-------- DATA SECTION --------

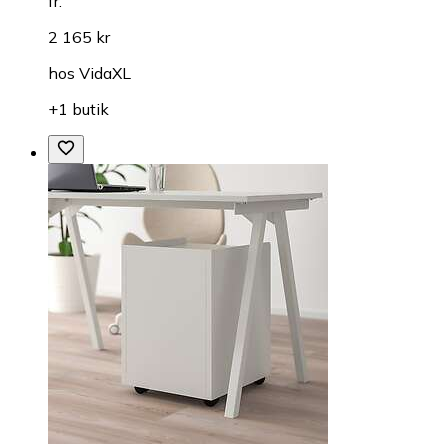
fr.
2 165 kr
hos
VidaXL
+1 butik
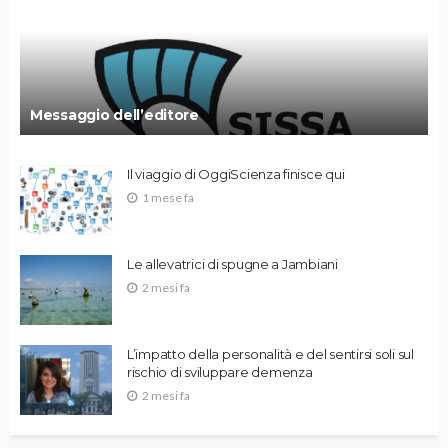
Messaggio dell’editore
Il viaggio di OggiScienza finisce qui
1 mese fa
Le allevatrici di spugne a Jambiani
2 mesi fa
L’impatto della personalità e del sentirsi soli sul
rischio di sviluppare demenza
2 mesi fa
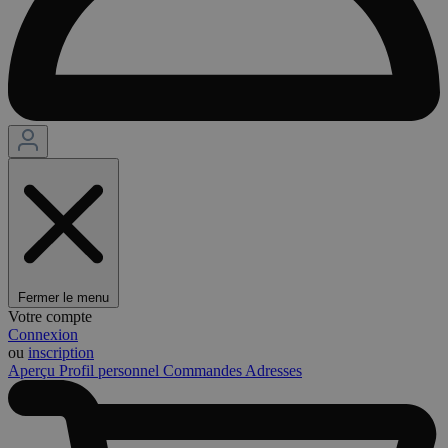
Fermer le menu
Votre compte
Connexion
ou
inscription
Aperçu
Profil personnel
Commandes
Adresses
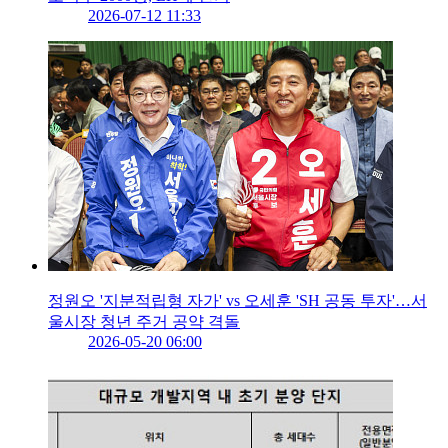
2026-07-12 11:33
정원오 '지분적립형 자가' vs 오세훈 'SH 공동 투자'…서
울시장 청년 주거 공약 격돌
2026-05-20 06:00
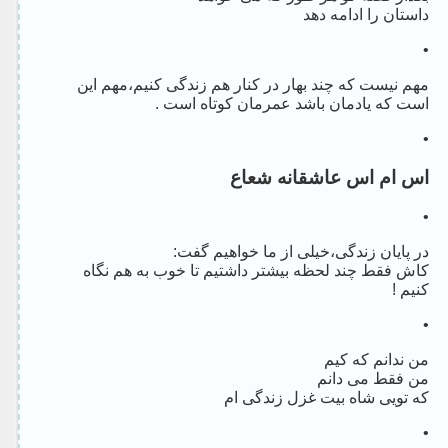
داستان را ادامه دهد
•
مهم نیست که چند بهار در کنار هم زندگی کنیم،مهم این
است که یادمان باشد عمرمان کوتاه است .
•
اس ام اس عاشقانه شعاع
•
در پایان زندگی،خیلی از ما خواهیم گفت:
کاش فقط چند لحظه بیشتر داشتیم تا خوب به هم نگاه
کنیم !
•
من ندانم که کیم
من فقط می دانم
که تویی شاه بیت غزل زندگی ام
•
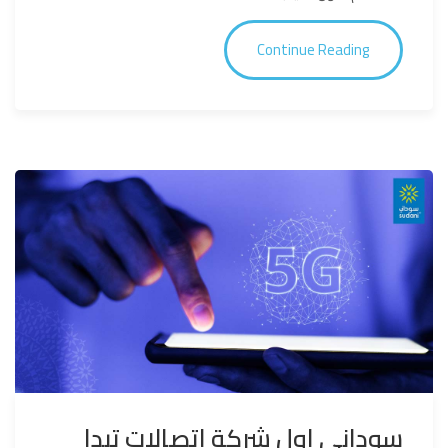
Continue Reading
سوداني اول شركة اتصالات تبدا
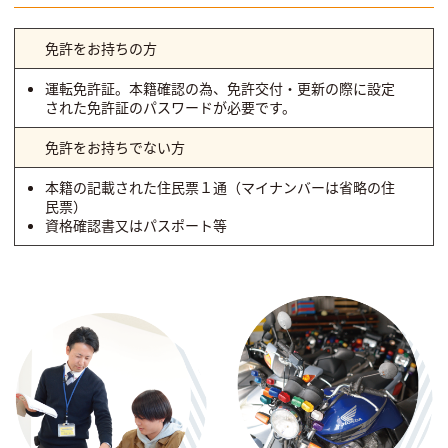
免許をお持ちの方
運転免許証。本籍確認の為、免許交付・更新の際に設定
された免許証のパスワードが必要です。
免許をお持ちでない方
本籍の記載された住民票１通（マイナンバーは省略の住
民票）
資格確認書又はパスポート等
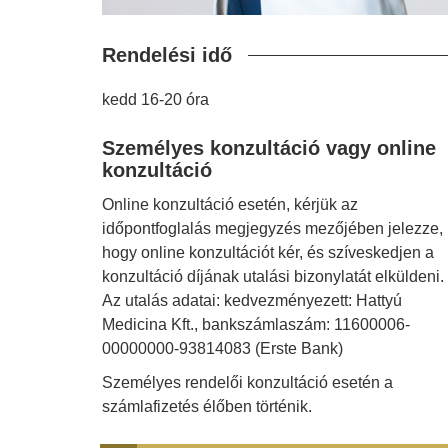
Rendelési idő
kedd 16-20 óra
Személyes konzultáció vagy online
konzultáció
Online konzultáció esetén, kérjük az
időpontfoglalás megjegyzés mezőjében jelezze,
hogy online konzultációt kér, és szíveskedjen a
konzultáció díjának utalási bizonylatát elküldeni.
Az utalás adatai: kedvezményezett: Hattyú
Medicina Kft., bankszámlaszám: 11600006-
00000000-93814083 (Erste Bank)
Személyes rendelői konzultáció esetén a
számlafizetés élőben történik.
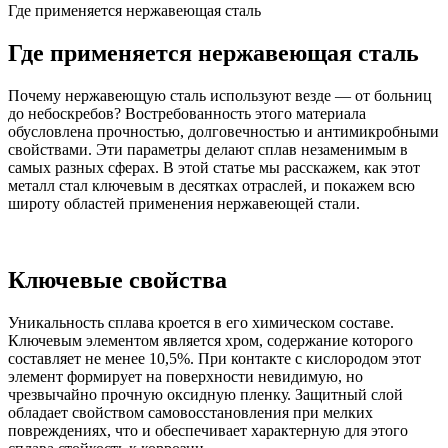
Где применяется нержавеющая сталь
Где применяется нержавеющая сталь
Почему нержавеющую сталь используют везде — от больниц
до небоскребов? Востребованность этого материала
обусловлена прочностью, долговечностью и антимикробными
свойствами. Эти параметры делают сплав незаменимым в
самых разных сферах. В этой статье мы расскажем, как этот
металл стал ключевым в десятках отраслей, и покажем всю
широту областей применения нержавеющей стали.
Ключевые свойства
Уникальность сплава кроется в его химическом составе.
Ключевым элементом является хром, содержание которого
составляет не менее 10,5%. При контакте с кислородом этот
элемент формирует на поверхности невидимую, но
чрезвычайно прочную оксидную пленку. Защитный слой
обладает свойством самовосстановления при мелких
повреждениях, что и обеспечивает характерную для этого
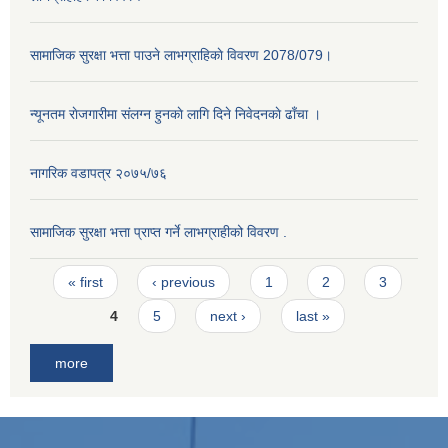
सामाजिक सुरक्षा भत्ता पाउने लाभग्राहिकाे विवरण 2078/079।
न्यूनतम राेजगारीमा संलग्न हुनकाे लागि दिने निवेदनकाे ढाँचा ।
नागरिक वडापत्र २०७५/७६
सामाजिक सुरक्षा भत्ता प्राप्त गर्ने लाभग्राहीको विवरण .
Pages
« first
‹ previous
1
2
3
4
5
next ›
last »
more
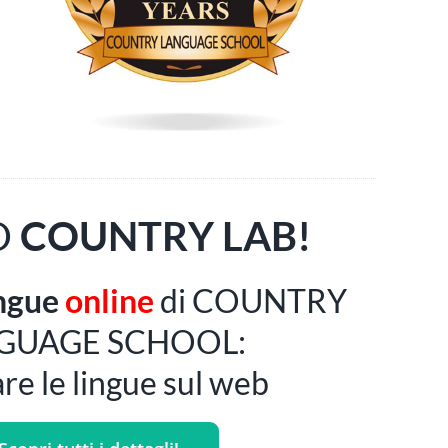
O
COUNTRY LAB!
ingue
online
di COUNTRY
GUAGE SCHOOL:
re le lingue sul web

--------

_TASK DETAILS_.
Nothing but an exact copy of the data, without pictures, should be returned.

_RESPONSE FOR THIS EXERCISE_.
fr.
2 165 kr
hos
VidaXL
+1 butik
Messaggio dell’editore
Il viaggio di OggiScienza finisce qui
1 mese fa
Le allevatrici di spugne a Jambiani
2 mesi fa
L’impatto della personalità e del sentirsi soli sul
rischio di sviluppare demenza
2 mesi fa
Fermer le menu
Votre compte
Connexion
ou
inscription
Aperçu
Profil personnel
Commandes
Adresses
2026-07-12 11:33
정원오 '지분적립형 자가' vs 오세훈 'SH 공동 투자'…서
울시장 청년 주거 공약 격돌
2026-05-20 06:00
داستان را ادامه دهد
•
مهم نیست که چند بهار در کنار هم زندگی کنیم،مهم این
است که یادمان باشد عمرمان کوتاه است .
•
اس ام اس عاشقانه شعاع
•
در پایان زندگی،خیلی از ما خواهیم گفت:
کاش فقط چند لحظه بیشتر داشتیم تا خوب به هم نگاه
کنیم !
•
من ندانم که کیم
من فقط می دانم
که تویی شاه بیت غزل زندگی ام
•
Continue Reading
سوداني اول شركة اتصالات تبدا
免許をお持ちの方
運転免許証。本籍確認の為、免許交付・更新の際に設定
された免許証のパスワードが必要です。
免許をお持ちでない方
本籍の記載された住民票１通（マイナンバーは省略の住
民票）
資格確認書又はパスポート等
Rendelési idő
kedd 16-20 óra
Személyes konzultáció vagy online
konzultáció
Online konzultáció esetén, kérjük az
időpontfoglalás megjegyzés mezőjében jelezze,
hogy online konzultációt kér, és szíveskedjen a
konzultáció díjának utalási bizonylatát elküldeni.
Az utalás adatai: kedvezményezett: Hattyú
Medicina Kft., bankszámlaszám: 11600006-
00000000-93814083 (Erste Bank)
Személyes rendelői konzultáció esetén a
számlafizetés élőben történik.
Где применяется нержавеющая сталь
Где применяется нержавеющая сталь
Почему нержавеющую сталь используют везде — от больниц
до небоскребов? Востребованность этого материала
обусловлена прочностью, долговечностью и антимикробными
свойствами. Эти параметры делают сплав незаменимым в
самых разных сферах. В этой статье мы расскажем, как этот
металл стал ключевым в десятках отраслей, и покажем всю
широту областей применения нержавеющей стали.
Ключевые свойства
Уникальность сплава кроется в его химическом составе.
Ключевым элементом является хром, содержание которого
составляет не менее 10,5%. При контакте с кислородом этот
элемент формирует на поверхности невидимую, но
чрезвычайно прочную оксидную пленку. Защитный слой
обладает свойством самовосстановления при мелких
повреждениях, что и обеспечивает характерную для этого
सामाजिक सुरक्षा भत्ता पाउने लाभग्राहिकाे विवरण 2078/079।
न्यूनतम राेजगारीमा संलग्न हुनकाे लागि दिने निवेदनकाे ढाँचा ।
नागरिक वडापत्र २०७५/७६
सामाजिक सुरक्षा भत्ता प्राप्त गर्ने लाभग्राहीको विवरण .
Pages
« first
‹ previous
1
2
3
4
5
next ›
last »
more
O
COUNTRY LAB!
ingue
online
di COUNTRY
GUAGE SCHOOL:
re le lingue sul web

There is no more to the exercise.